Thursday, January 30, 2014

DataNucleus v3 and MongoDB

There has obviously been a recent shift to look at highly scalable datastores for use in "the cloud". Google wrote a plugin for their own BigTable datastore back in 2009, providing access to some of the features of JDO/JPA. Unfortunately they didn't have the intention of providing a full and fair reflection of those persistence specifications, and so reaction to it was mixed. Some people attempted to argue that APIs like JDO did not match these types of datastores (I see nothing in the API or query language of JDO that led to this conclusion, but anyway) and that using standard APIs on them was inappropriate; they were asked to provide concrete examples of features of these datastores could not be handled adequately by JDO but unfortunately didn't come up with anything.

With DataNucleus v3 we have the opportunity to spend some time on providing good support for these types of datastores, adding support for missing features. A previous blog post documented efforts to upgrade the support for HBase. In this blog post we describe the features in the new plugin for the MongoDB document-based "NoSQL" store.

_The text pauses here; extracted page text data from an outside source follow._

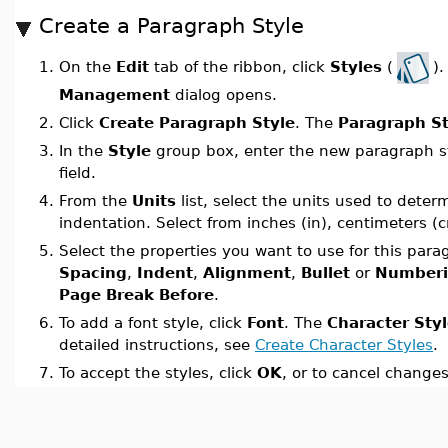
Create a Paragraph Style
On the
Edit
tab of the ribbon, click
Styles
(
)
1.
Management
dialog opens.
2.
Click
Create Paragraph Style
. The
Paragraph St
3.
In the
Style
group box, enter the new paragraph st
field.
4.
From the
Units
list, select the units used to dete
indentation. Select from inches (in), centimeters (c
5.
Select the properties you want to use for this para
Spacing
,
Indent
,
Alignment
,
Bullet
or
Number
Page Break Before
.
6.
To add a font style, click
Font
. The
Character Sty
detailed instructions, see
Create Character Styles
.
7.
To accept the styles, click
OK
, or to cancel changes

Features that this plugin currently supports include
  • Support for single MongoDB instances, and for MongoDB replica sets
  • Support for application identity (defined by the user), and datastore identity (surrogate field in the JSON document)
  • Basic persistence/update/delete of objects
  • Support for persistence of (unembedded) Collections/Maps/arrays by way of storing the identity of any related object(s) in the field.
  • Persistence of related objects (1-1/N-1) as "flat" embedded, where all fields of the related object are fields of the owner JSON document. This also supports nested related objects (unlimited depth).
  • Persistence of related objects (1-1/N-1) as nested embedded, where the related object is stored as a nested JSON document within the owner JSON document. This also supports nested related objects (unlimited depth).
  • Persistence of related collections/arrays (1-N) as nested embedded, where the related objects are stored as an array of nested JSON documents. This also supports nested relations.
  • Persistence of related maps (1-N) as nested embedded, where the related map is a nested array of map entries with fields "key","value". Supports nested relations.
  • Persistence of fields as serialised.
  • Polymorphic queries. If the query requests a class or subclasses then that is what is returned. This implies the execution of any query against the MongoDB collection for each of the possible candidate classes.
  • Access to the native MongoDB "DB" object via the standard JDO datastore connection accessor
  • Support for persistence of object version, stored in a separate field in the JSON document and support for optimistic version checking
  • Support for "identity" value generation using the MongoDB "_id" field value. The only restriction on this is that a field/property using "identity" value generation has to be of type String
  • Support for "increment" value generation (numeric fields).
  • Support for SchemaTool creation/deletion of schemas. This supports the document collection for the classes, as well as any indices required (including unique).
  • JDOQL/JPQL querying, including support for fetch groups, so you can restrict how much data is returned by the query.
  • Basic JDOQL/JPQL filter clauses (comparison operations) are evaluated in the datastore where possible.
  • Support for running queries on MongoDB slave instances.
  • Support for persistence of discriminators, so a user can store multiple classes into the same MongoDB collection, and we use the discriminator to determine the object type being returned.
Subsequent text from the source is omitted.